Валенок бросает взгляд назад через плечо и понимает – поздно. Чудовищная фура, огромный капотный «фрайтлайнер» не сбросит, не затормозит, еще секунда, две, и он пронесется буквально в метре-полутора от него, накрыв волной одновременно и града, и дождя. И ничего нельзя сделать. Нельзя даже на белой слепой плашке под радиатором увидеть номер региона. Понять, откуда на тебя летит проклятие и кто следующий. Лишь голову пригнуть, закрыть глаза, и больше ничего.
Почему вдруг, Игорь не понял. Почему именно в этот мамин отлет дочь стала навещать родительский дом. Разок-другой в неделю заходить, возиться с Алкой, разговаривать, а для него что-то и как-то прибирать, даже готовить.
До этого любая очередная мамина бутылочная карусель всегда была поводом для праведного отторжения. Ненужных слов, чаще всего сказанных по телефону, но иногда случалось и с глазу на глаз. Так было этой зимой. На выходе из каникулярного, можно сказать, предписанного, регулярного Алкиного срыва. Она лежала под капельницей, а Игорь вышел просто подышать. Постоять чуть-чуть на морозце. Слегка отойти от все живое, еще здоровое как будто разлагающей, сжирающей и поглощающей в себе смеси запахов – лекарств и пота пьяниц. Пары несчастных, лежавших вместе с Алкой за белыми ширмами процедурной. Дверь, в нее ведущая, почему-то никогда не закрывалась, может быть, из-за обратного эффекта.

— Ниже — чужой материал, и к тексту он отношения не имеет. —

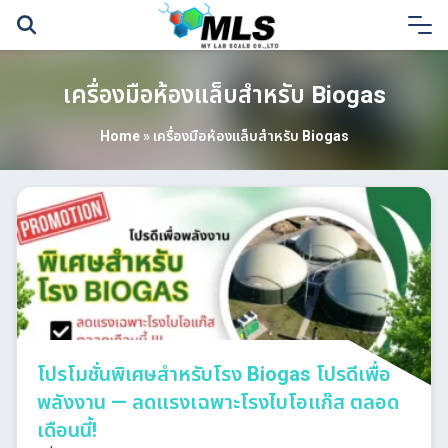
Skip
to
content
เครื่องมือห้องแล็บสำหรับ Biogas
Home
»
เครื่องมือห้องแล็บสำหรับ Biogas
โปรโมชั่นพิเศษสำหรับโรง Biogas โปรดีเพื่อ
พลังงาน — ลดแรงเฉพาะโรงไบโอแก๊ส ตลอด
เดือนนี้!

Если верхом шел и из-под невысоких потолков на тех, кто ждал своих родных на лавках в коридоре, давил постыдный, горемычный трупно-формалиновый угар, то снизу, полом, к медсестрам, туда, в их преисподнюю, тянулась свежесть воли. Холодок. Может быть.
Игорь долго терпел, но когда с ним начал заговаривать сосед, маленький заветренный человечек, сам пахнущий старой хрущевкой – немытыми носками и прогорклым маслом, не выдержал и вышел. И встретил дочь.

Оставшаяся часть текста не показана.